> _REQUIRED ACTION_: Here is the task for the listing below: output exactly the lines from the one containing "Pittore-scultore-illustratore" through the one containing "Jos etsit täydellistä", and leave out the pictures.
"""
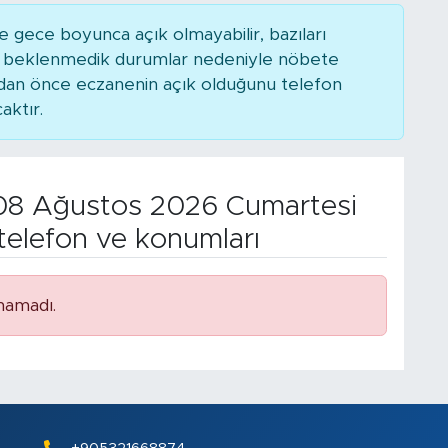
 gece boyunca açık olmayabilir, bazıları
ya beklenmedik durumlar nedeniyle nöbete
adan önce eczanenin açık olduğunu telefon
caktır.
8 Ağustos 2026 Cumartesi
telefon ve konumları
namadı.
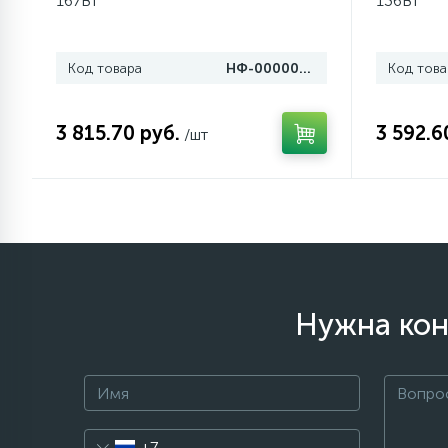
167Вт
136Вт
1
Противовесы
Код товара
НФ-00000137
Код това
16
Пружины бака
3 815.70 руб.
3 592.6
/шт
44
Ребра барабана
147
Ремни привода
127
Ручки люка
Нужна кон
33
Ручки переключения
94
Сальники барабана
+7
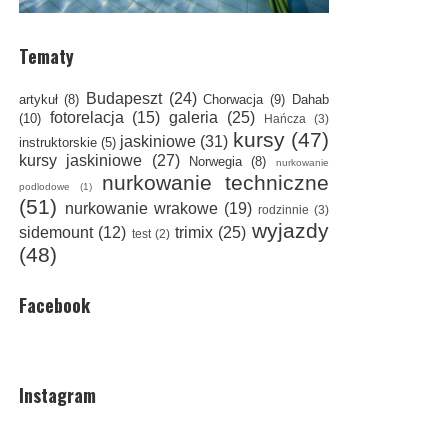
Tematy
Budapeszt
(24)
artykuł
(8)
Chorwacja
(9)
Dahab
fotorelacja
(15)
galeria
(25)
(10)
Hańcza
(3)
kursy
(47)
jaskiniowe
(31)
instruktorskie
(5)
kursy jaskiniowe
(27)
Norwegia
(8)
nurkowanie
nurkowanie techniczne
podlodowe
(1)
(51)
nurkowanie wrakowe
(19)
rodzinnie
(3)
wyjazdy
sidemount
(12)
trimix
(25)
test
(2)
(48)
Facebook
Instagram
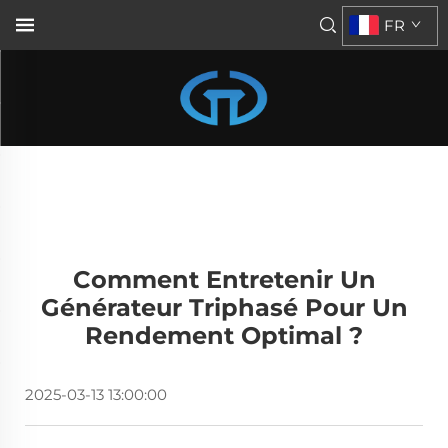
FR
Comment Entretenir Un
Générateur Triphasé Pour Un
Rendement Optimal ?
2025-03-13 13:00:00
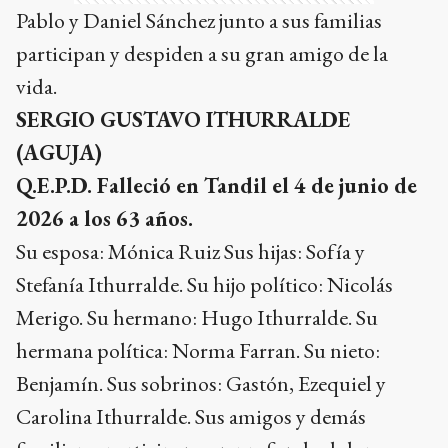
Pablo y Daniel Sánchez junto a sus familias
participan y despiden a su gran amigo de la
vida.
SERGIO GUSTAVO ITHURRALDE
(AGUJA)
Q.E.P.D. Falleció en Tandil el 4 de junio de
2026 a los 63 años.
Su esposa: Mónica Ruiz Sus hijas: Sofía y
Stefanía Ithurralde. Su hijo político: Nicolás
Merigo. Su hermano: Hugo Ithurralde. Su
hermana política: Norma Farran. Su nieto:
Benjamín. Sus sobrinos: Gastón, Ezequiel y
Carolina Ithurralde. Sus amigos y demás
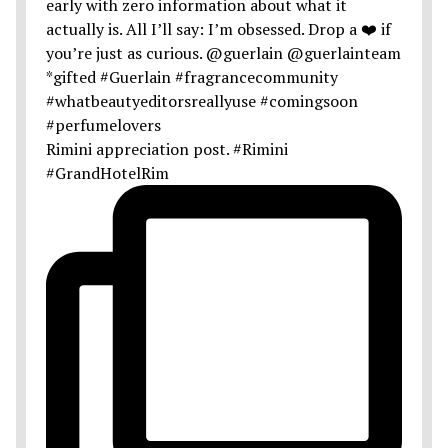
Rimini appreciation post. #Rimini
#GrandHotelRim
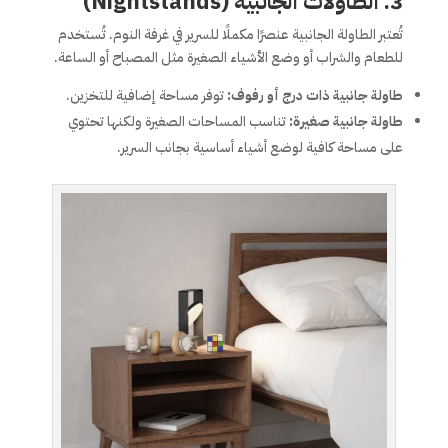
3. الطاولات الجانبية (Nightstands)
تُعتبر الطاولة الجانبية عنصرًا مكملًا للسرير في غرفة النوم. تُستخدم
للطعام والشراب أو وضع الأشياء الصغيرة مثل المصباح أو الساعة.
طاولة جانبية ذات درج أو رفوف:
توفر مساحة إضافية للتخزين.
طاولة جانبية صغيرة:
تناسب المساحات الصغيرة ولكنها تحتوي
على مساحة كافية لوضع أشياء أساسية بجانب السرير.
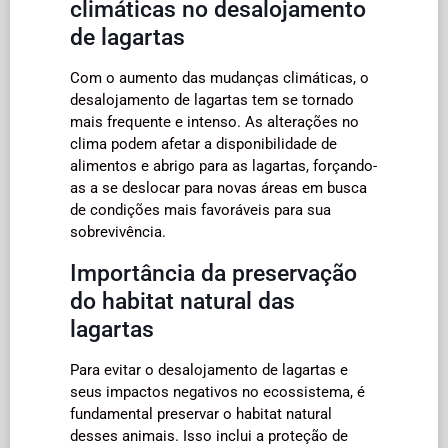
climáticas no desalojamento
de lagartas
Com o aumento das mudanças climáticas, o
desalojamento de lagartas tem se tornado
mais frequente e intenso. As alterações no
clima podem afetar a disponibilidade de
alimentos e abrigo para as lagartas, forçando-
as a se deslocar para novas áreas em busca
de condições mais favoráveis para sua
sobrevivência.
Importância da preservação
do habitat natural das
lagartas
Para evitar o desalojamento de lagartas e
seus impactos negativos no ecossistema, é
fundamental preservar o habitat natural
desses animais. Isso inclui a proteção de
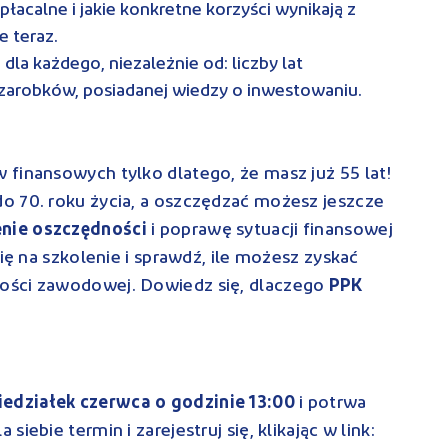
łacalne i jakie konkretne korzyści wynikają z
e teraz.
dla każdego, niezależnie od: liczby lat
 zarobków, posiadanej wiedzy o inwestowaniu.
finansowych tylko dlatego, że masz już 55 lat!
o 70. roku życia, a oszczędzać możesz jeszcze
nie oszczędności
i poprawę sytuacji finansowej
się na szkolenie i sprawdź, ile możesz zyskać
ości zawodowej. Dowiedz się, dlaczego
PPK
edziałek czerwca o godzinie 13:00
i potrwa
iebie termin i zarejestruj się, klikając w link:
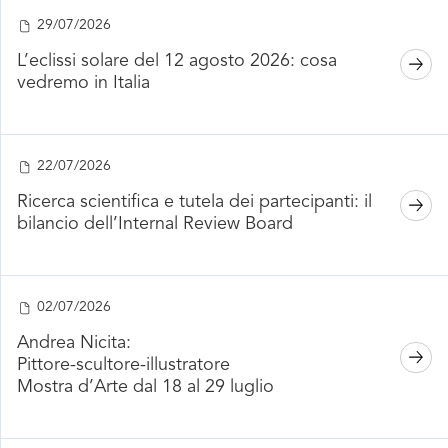
29/07/2026
L’eclissi solare del 12 agosto 2026: cosa
vedremo in Italia
22/07/2026
Ricerca scientifica e tutela dei partecipanti: il
bilancio dell’Internal Review Board
02/07/2026
Andrea Nicita:
Pittore-scultore-illustratore
Mostra d’Arte dal 18 al 29 luglio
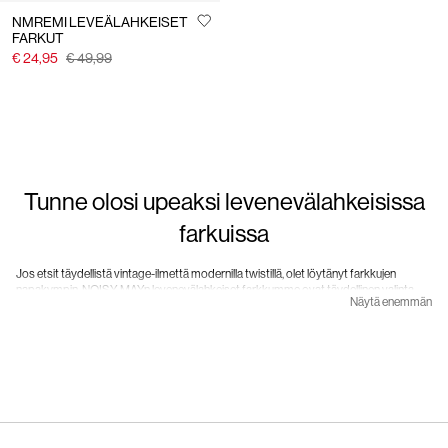
NMREMI LEVEÄLAHKEISET
FARKUT
€ 24,95
€ 49,99
Tunne olosi upeaksi levenevälahkeisissa
farkuissa
Jos etsit täydellistä vintage-ilmettä modernilla twistillä, olet löytänyt farkkujen
napakympin. NOISY MAYn levenevälahkeiset farkkumme ovat täydellinen valinta
Näytä enemmän
nuorille naisille, jotka rakastavat hauskanpitoa ja muodikkuutta.
Ei muuta kuin sukelletaan farkku-unelmaan. Meiltä löydät korkeavyötäröiset farkut,
joissa on levenevät lahkeet. Niiden ansiosta käännät katseita ja vedät kaikkien
huomion puoleesi. Ihanteellinen valinta, kun haluat tuoda esiin vartalosi muotoja ja
säilyttää samalla olosi mukavana ja asusi tyylikkäänä. Kuka sanoo, ettei kaikkea voi
saada?
NOISY MAYn levenevälahkeiset farkut ovat oikea valinta leikkisään ja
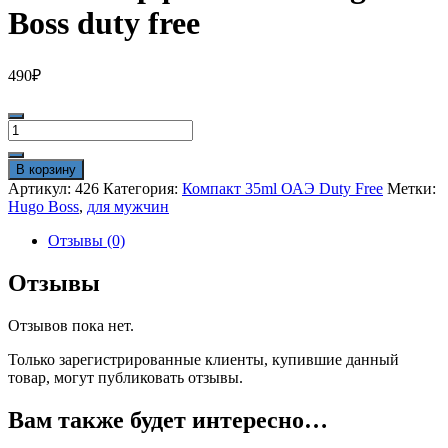
Boss duty free
490
₽
Количество
товара
Мини-
В корзину
парфюм
Артикул:
426
Категория:
Компакт 35ml ОАЭ Duty Free
Метки:
35ml
Hugo Boss
,
для мужчин
Hugo
Boss
Отзывы (0)
duty
free
Отзывы
Отзывов пока нет.
Только зарегистрированные клиенты, купившие данный
товар, могут публиковать отзывы.
Вам также будет интересно…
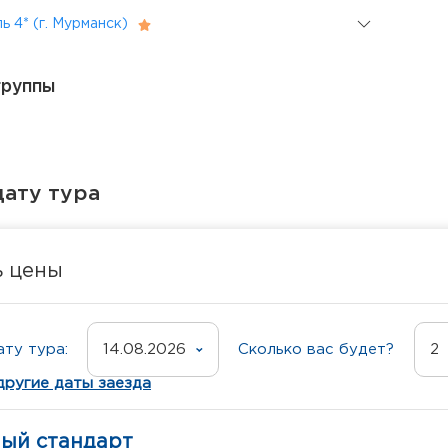
 4* (г. Мурманск)
группы
ату тура
ь цены
ту тура:
14.08.2026
Сколько вас будет?
2
другие даты заезда
ный стандарт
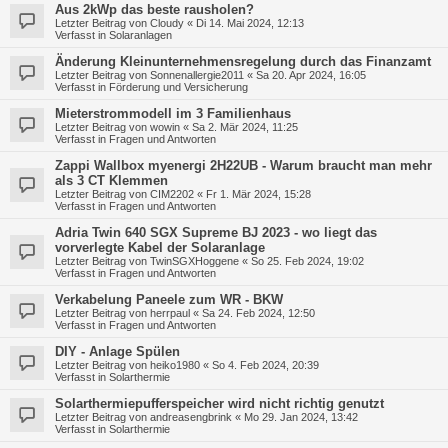
Aus 2kWp das beste rausholen?
Letzter Beitrag von
Cloudy
«
Di 14. Mai 2024, 12:13
Verfasst in
Solaranlagen
Änderung Kleinunternehmensregelung durch das Finanzamt
Letzter Beitrag von
Sonnenallergie2011
«
Sa 20. Apr 2024, 16:05
Verfasst in
Förderung und Versicherung
Mieterstrommodell im 3 Familienhaus
Letzter Beitrag von
wowin
«
Sa 2. Mär 2024, 11:25
Verfasst in
Fragen und Antworten
Zappi Wallbox myenergi 2H22UB - Warum braucht man mehr
als 3 CT Klemmen
Letzter Beitrag von
CIM2202
«
Fr 1. Mär 2024, 15:28
Verfasst in
Fragen und Antworten
Adria Twin 640 SGX Supreme BJ 2023 - wo liegt das
vorverlegte Kabel der Solaranlage
Letzter Beitrag von
TwinSGXHoggene
«
So 25. Feb 2024, 19:02
Verfasst in
Fragen und Antworten
Verkabelung Paneele zum WR - BKW
Letzter Beitrag von
herrpaul
«
Sa 24. Feb 2024, 12:50
Verfasst in
Fragen und Antworten
DIY - Anlage Spülen
Letzter Beitrag von
heiko1980
«
So 4. Feb 2024, 20:39
Verfasst in
Solarthermie
Solarthermiepufferspeicher wird nicht richtig genutzt
Letzter Beitrag von
andreasengbrink
«
Mo 29. Jan 2024, 13:42
Verfasst in
Solarthermie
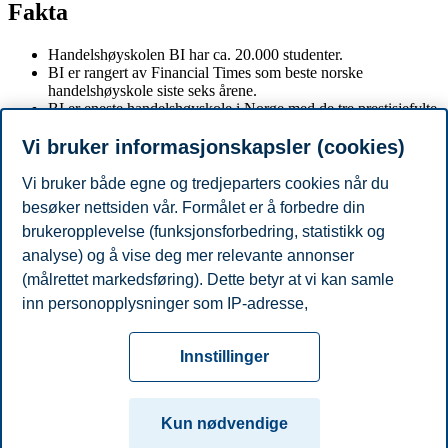
Fakta
Handelshøyskolen BI har ca. 20.000 studenter.
BI er rangert av Financial Times som beste norske
handelshøyskole siste seks årene.
BI er eneste handelshøyskole i Norge med de tre prestisjefylte
internasjonale akkrediteringene AACSB, EQUIS og AMBA.
Vi bruker informasjonskapsler (cookies)
Hvert år har BIs bachelor- og masterprogrammer cirka 10.000
søkere.
Søkertallene er sammenlignet mellom 19. april i 2021 og 25.
Vi bruker både egne og tredjeparters cookies når du
april i 2022.
besøker nettsiden vår. Formålet er å forbedre din
Det er begrenset med antall plasser på hvert studieprogram.
brukeropplevelse (funksjonsforbedring, statistikk og
Faglig vurdering og karaktersnitt avgjør hvem som får plass.
analyse) og å vise deg mer relevante annonser
Del artikkelen:
(målrettet markedsføring). Dette betyr at vi kan samle
inn personopplysninger som IP-adresse,
Du kan også se
alle nyheter her
.
nettleseraktivitet, lokasjon og brukerpreferanser. Utover
Personvern
Tilgjengelighetserklæring
Disclaimer
Si
cookies som er nødvendige for at nettsiden skal
Cookies
Innstillinger
fungere, kan du enten godta alle eller tilpasse ditt
fra
Beredskap
Kontakt oss
samtykke ved å endre innstillinger.
Campus:
Kun nødvendige
Les mer om våre informasjonskapsler, hvilke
"""
> _RESPONSE FOR THIS EXERCISE_:
Pittore-scultore-illustratore
Mostra d’Arte dal 18 al 29 luglio
NMREMI LEVEÄLAHKEISET
FARKUT
€ 24,95
€ 49,99
Tunne olosi upeaksi levenevälahkeisissa
farkuissa
Jos etsit täydellistä vintage-ilmettä modernilla twistillä, olet löytänyt farkkujen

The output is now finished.